The problem is that he is my colleague and he sits near my desk in the office. He still says that he loves me and wants to be close to me. I really don’t know how to get over the breakup. Sometimes I feel weak, but again I ignore him because we can’t stay together and there is no future in the relationship.
He was cheating on his wife, which I can’t digest, being a woman. And there is no guarantee that tomorrow he will not cheat on me.
Can you please suggest to me how to ignore him politely and how to get over him emotionally. If he says something good to me I have tears in my eyes because I was too emotionally attached to him, but now I want to be strong. I sometimes wonder if relationship counselling would help me to get out of this mess. Please tell me how to move on after a breakup?
This is a smart step to get over a breakup
First of all, let me congratulate you for having taken a smart step. You are right in assuming that there is no point in continuing a relationship which has no future. Also, how can you be sure he won’t cheat on you, given his past record?

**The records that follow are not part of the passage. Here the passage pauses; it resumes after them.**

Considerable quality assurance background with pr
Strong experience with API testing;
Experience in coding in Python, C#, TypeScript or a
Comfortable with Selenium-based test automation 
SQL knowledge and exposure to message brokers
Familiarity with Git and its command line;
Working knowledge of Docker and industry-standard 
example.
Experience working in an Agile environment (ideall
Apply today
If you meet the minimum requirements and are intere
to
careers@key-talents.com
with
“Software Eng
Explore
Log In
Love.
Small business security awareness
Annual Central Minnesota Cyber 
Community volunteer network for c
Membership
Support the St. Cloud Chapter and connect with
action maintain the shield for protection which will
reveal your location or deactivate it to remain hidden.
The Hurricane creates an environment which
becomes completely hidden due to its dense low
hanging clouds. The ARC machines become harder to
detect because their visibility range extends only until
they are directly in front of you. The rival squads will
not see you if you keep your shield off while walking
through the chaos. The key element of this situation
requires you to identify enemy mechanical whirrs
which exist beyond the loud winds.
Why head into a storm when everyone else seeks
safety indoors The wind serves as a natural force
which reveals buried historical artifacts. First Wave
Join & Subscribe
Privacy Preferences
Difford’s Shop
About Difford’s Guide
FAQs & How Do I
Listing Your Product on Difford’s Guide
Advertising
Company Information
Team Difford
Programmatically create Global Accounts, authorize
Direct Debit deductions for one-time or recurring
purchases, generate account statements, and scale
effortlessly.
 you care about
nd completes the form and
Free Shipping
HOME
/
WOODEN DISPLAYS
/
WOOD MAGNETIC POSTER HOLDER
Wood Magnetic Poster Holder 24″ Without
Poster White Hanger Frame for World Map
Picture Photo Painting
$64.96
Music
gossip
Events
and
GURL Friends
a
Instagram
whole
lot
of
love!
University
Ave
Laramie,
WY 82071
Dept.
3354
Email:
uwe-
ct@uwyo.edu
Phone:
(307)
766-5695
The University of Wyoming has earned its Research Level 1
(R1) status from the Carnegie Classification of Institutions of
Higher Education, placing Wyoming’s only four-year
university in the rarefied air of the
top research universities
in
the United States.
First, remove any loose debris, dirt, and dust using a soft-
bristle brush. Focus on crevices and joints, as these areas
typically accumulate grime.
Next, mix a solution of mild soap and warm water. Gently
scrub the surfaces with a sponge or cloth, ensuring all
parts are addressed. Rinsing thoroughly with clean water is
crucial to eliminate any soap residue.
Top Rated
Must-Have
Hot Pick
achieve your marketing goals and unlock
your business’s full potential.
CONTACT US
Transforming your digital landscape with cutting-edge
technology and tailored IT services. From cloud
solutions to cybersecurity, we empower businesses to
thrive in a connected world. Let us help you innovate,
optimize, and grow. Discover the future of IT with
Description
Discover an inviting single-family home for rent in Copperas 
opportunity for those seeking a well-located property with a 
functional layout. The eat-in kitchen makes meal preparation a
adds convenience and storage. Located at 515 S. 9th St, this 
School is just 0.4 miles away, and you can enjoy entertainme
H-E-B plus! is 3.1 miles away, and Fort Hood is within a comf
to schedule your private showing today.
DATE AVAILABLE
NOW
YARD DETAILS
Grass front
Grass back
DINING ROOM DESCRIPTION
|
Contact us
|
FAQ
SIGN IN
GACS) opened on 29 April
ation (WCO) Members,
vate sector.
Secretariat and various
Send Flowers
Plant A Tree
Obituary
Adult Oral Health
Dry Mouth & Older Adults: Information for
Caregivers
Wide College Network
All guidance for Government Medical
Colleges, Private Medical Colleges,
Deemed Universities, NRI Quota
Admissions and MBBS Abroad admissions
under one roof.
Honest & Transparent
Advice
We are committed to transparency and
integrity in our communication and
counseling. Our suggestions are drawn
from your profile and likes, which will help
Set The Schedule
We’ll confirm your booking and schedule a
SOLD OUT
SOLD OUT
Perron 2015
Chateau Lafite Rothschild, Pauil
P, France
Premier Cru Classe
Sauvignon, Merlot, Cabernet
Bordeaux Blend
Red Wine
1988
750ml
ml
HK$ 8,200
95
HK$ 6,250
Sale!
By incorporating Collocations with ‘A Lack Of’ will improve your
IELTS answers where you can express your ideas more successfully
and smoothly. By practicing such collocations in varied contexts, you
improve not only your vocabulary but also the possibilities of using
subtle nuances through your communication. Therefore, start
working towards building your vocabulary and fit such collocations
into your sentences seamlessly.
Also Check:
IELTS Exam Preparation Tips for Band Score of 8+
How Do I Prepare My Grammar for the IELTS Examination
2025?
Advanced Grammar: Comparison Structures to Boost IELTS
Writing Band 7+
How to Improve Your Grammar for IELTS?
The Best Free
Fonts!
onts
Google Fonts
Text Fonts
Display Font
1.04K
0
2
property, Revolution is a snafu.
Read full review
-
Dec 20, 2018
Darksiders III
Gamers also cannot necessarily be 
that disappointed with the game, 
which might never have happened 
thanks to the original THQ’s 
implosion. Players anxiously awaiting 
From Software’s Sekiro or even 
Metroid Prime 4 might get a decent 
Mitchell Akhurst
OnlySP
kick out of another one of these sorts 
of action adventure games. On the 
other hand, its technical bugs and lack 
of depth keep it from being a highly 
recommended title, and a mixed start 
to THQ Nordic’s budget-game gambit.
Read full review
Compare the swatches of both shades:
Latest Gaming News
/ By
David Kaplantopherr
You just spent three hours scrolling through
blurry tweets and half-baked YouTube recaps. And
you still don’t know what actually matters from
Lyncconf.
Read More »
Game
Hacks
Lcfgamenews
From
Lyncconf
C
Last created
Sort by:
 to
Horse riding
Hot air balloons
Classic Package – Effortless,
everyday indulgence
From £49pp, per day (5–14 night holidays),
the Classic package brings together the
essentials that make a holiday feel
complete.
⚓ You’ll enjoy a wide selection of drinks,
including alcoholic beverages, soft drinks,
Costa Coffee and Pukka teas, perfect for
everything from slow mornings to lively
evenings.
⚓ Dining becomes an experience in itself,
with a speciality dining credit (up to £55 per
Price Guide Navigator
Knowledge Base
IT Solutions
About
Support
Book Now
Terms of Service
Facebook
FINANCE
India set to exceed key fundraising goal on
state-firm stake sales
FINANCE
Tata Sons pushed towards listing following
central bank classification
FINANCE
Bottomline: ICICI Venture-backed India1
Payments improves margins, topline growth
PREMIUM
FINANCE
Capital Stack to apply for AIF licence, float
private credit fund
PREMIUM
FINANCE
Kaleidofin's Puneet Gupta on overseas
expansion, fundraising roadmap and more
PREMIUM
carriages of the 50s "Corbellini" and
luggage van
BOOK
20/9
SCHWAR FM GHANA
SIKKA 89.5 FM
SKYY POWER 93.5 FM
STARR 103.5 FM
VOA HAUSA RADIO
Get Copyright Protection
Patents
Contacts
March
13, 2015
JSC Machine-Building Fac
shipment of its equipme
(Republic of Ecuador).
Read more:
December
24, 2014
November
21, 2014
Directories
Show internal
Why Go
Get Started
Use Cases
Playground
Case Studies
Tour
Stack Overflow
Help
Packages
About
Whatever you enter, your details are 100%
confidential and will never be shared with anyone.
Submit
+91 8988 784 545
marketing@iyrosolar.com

Now, to avoid him is going to be difficult. So please don’t be hard on yourself if you find yourself missing him or missing your times with him together.
But remain firm. Tell him in a non-confrontational way that all is over between you two and you want to get over him. The relationship between you is strictly professional now.
Tell him if he doesn’t stop bothering you, you will be forced to raise the matter in front of authorities at the office and even his wife might find out. He may lose his job. So it’s better for him to not reiterate his messages of love, because you are not interested.
I hope I have been able to answer your question, how to move on after a breakup?
Talk to a trusted colleague or senior if you can find one. Just stick it out and in no time you’d have moved on way ahead of this. There is no surefire formula for your question, how to move on after a breakup but with firmness and intelligence you will be able to handle the situation. Having him in the same office is difficult, I understand, but if you take the steps I told you to, you will get over this.